- _MATERIALS PROVIDED_
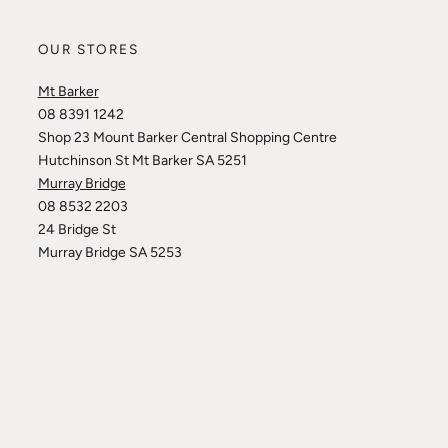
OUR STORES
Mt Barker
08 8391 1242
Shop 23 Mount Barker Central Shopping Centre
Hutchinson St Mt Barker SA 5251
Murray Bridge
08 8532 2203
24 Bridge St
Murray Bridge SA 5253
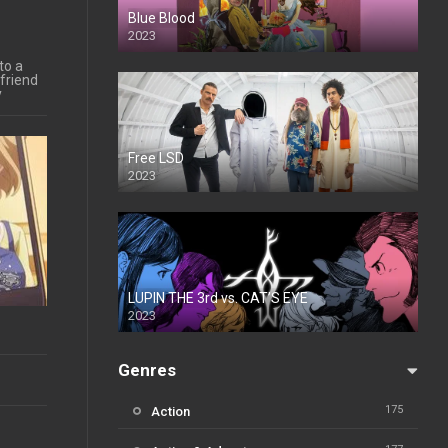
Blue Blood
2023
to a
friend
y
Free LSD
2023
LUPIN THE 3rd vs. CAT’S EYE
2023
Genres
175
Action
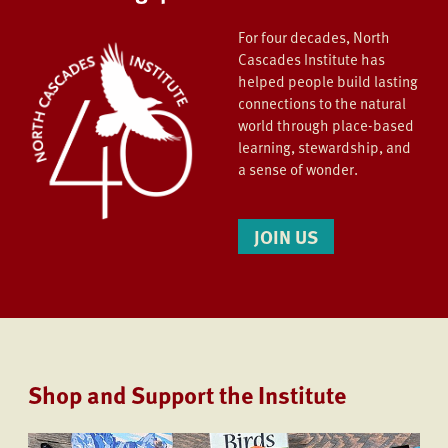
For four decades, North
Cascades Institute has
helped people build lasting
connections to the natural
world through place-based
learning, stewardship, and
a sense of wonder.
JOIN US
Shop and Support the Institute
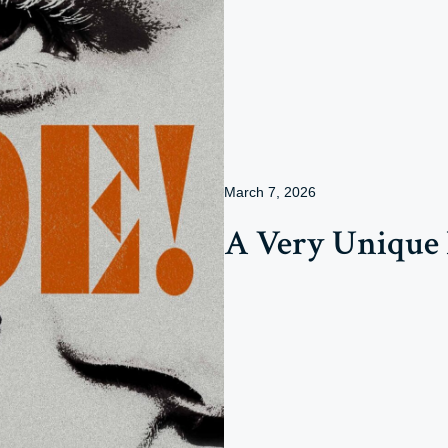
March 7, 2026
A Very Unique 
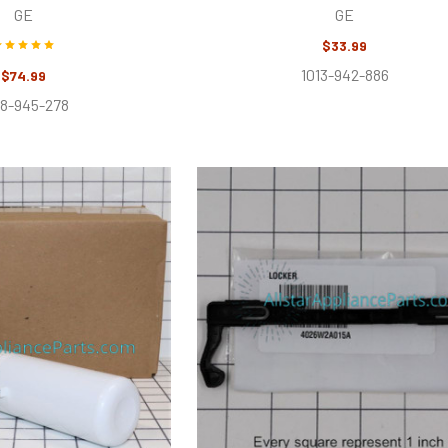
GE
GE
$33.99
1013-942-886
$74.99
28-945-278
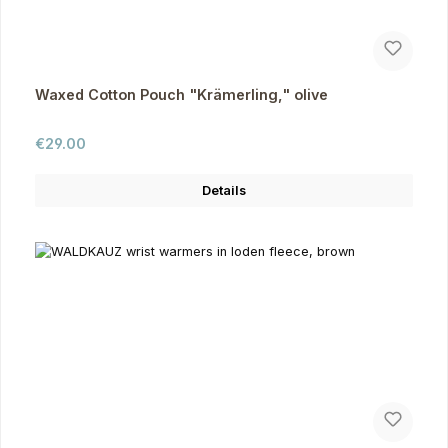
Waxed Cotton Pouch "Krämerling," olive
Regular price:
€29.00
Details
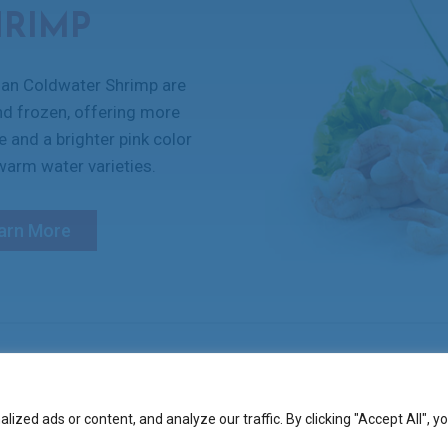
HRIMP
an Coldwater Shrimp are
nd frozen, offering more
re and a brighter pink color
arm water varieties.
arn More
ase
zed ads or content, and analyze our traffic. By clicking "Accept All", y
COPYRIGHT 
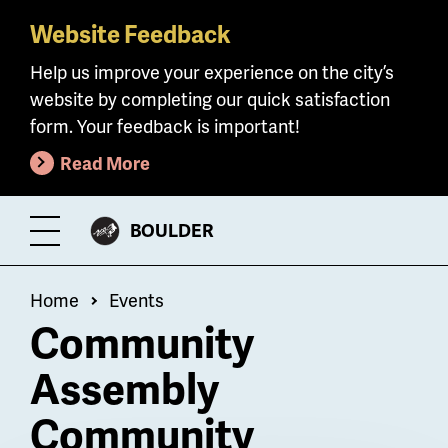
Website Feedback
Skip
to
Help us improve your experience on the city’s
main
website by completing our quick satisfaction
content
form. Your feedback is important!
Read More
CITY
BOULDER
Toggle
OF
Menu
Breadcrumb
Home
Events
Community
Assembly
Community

---

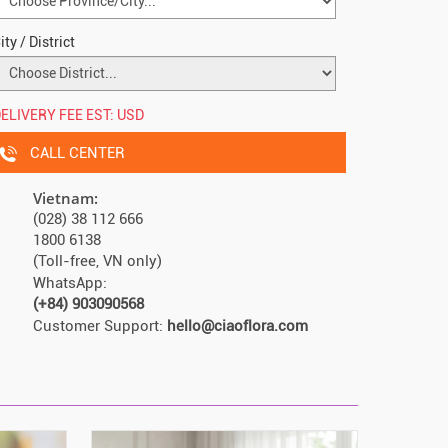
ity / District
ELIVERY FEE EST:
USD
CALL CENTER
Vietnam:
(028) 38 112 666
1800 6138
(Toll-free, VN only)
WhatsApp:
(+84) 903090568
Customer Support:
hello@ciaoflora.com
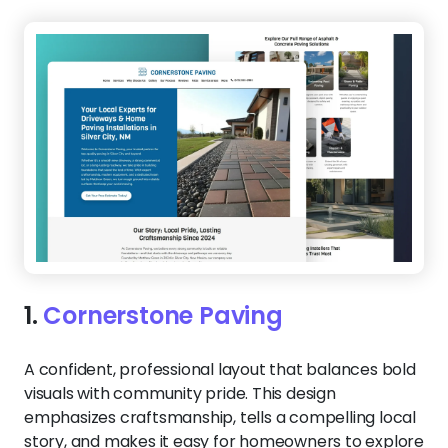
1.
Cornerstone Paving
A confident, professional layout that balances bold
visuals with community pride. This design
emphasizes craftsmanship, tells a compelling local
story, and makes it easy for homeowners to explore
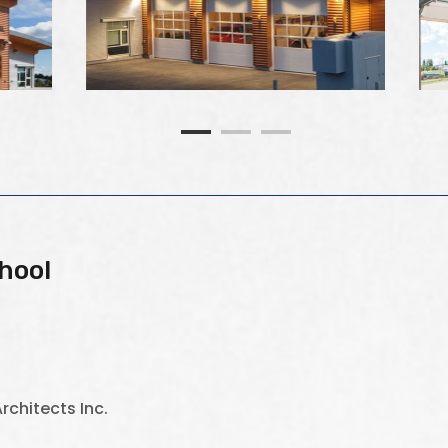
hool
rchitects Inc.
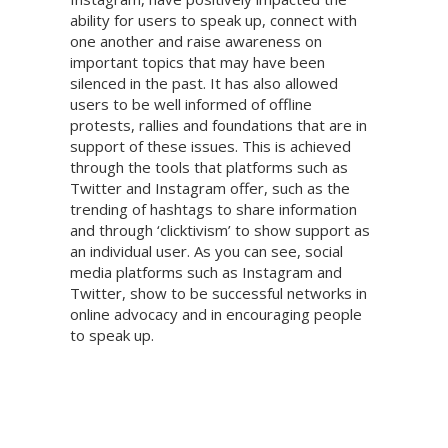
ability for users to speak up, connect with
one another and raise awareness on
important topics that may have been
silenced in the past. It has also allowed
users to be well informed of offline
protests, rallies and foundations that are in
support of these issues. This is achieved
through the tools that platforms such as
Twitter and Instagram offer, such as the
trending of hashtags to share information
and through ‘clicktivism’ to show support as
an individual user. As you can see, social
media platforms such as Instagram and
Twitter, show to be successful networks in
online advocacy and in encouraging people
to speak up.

- _TASK BRIEF_
Check each line of the listing for the word "Institute". Report how many lines have it, and nothing more.

- _EXERCISE ANSWER_
2